§ DATA FOR THIS EXERCISE:

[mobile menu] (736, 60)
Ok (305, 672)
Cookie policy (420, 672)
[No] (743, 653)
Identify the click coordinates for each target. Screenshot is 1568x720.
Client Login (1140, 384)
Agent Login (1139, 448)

* * *

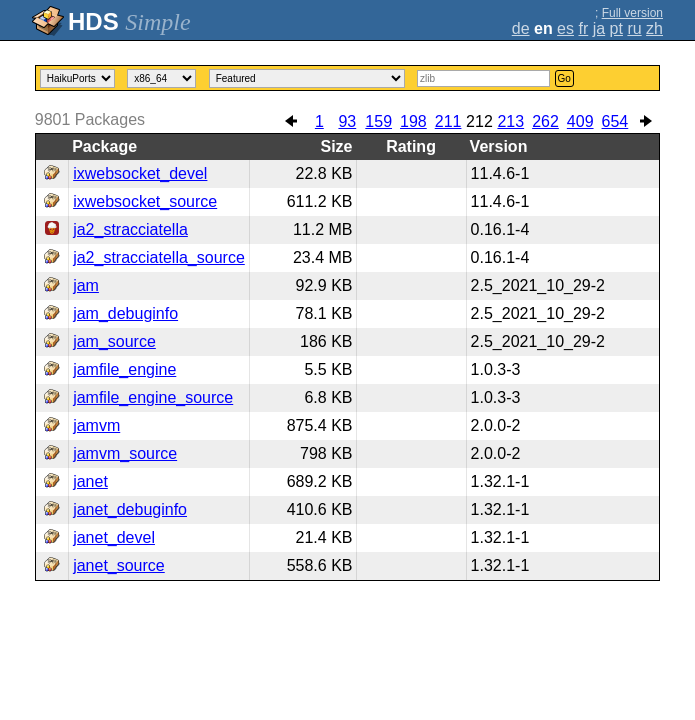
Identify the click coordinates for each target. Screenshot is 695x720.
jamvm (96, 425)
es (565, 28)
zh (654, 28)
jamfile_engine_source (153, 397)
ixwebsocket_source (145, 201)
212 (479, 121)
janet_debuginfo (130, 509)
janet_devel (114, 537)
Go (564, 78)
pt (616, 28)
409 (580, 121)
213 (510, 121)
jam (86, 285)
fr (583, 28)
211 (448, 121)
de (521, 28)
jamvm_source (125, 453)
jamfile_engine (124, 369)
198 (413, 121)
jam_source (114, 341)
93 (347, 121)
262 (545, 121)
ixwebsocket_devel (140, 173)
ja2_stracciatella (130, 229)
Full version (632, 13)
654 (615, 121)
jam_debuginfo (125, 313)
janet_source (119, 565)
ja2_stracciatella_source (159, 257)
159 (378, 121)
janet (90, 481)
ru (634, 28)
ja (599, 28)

§ WORK ORDER: Above are the entries. Output exactly the lines beginning with the line that has "fr (583, 28)" and ending with the line that has "ja (599, 28)".

§ REPLY TO THE TASK:
fr (583, 28)
211 (448, 121)
de (521, 28)
jamvm_source (125, 453)
jamfile_engine (124, 369)
198 (413, 121)
jam_source (114, 341)
93 (347, 121)
262 (545, 121)
ixwebsocket_devel (140, 173)
ja2_stracciatella (130, 229)
Full version (632, 13)
654 (615, 121)
jam_debuginfo (125, 313)
janet_source (119, 565)
ja2_stracciatella_source (159, 257)
159 (378, 121)
janet (90, 481)
ru (634, 28)
ja (599, 28)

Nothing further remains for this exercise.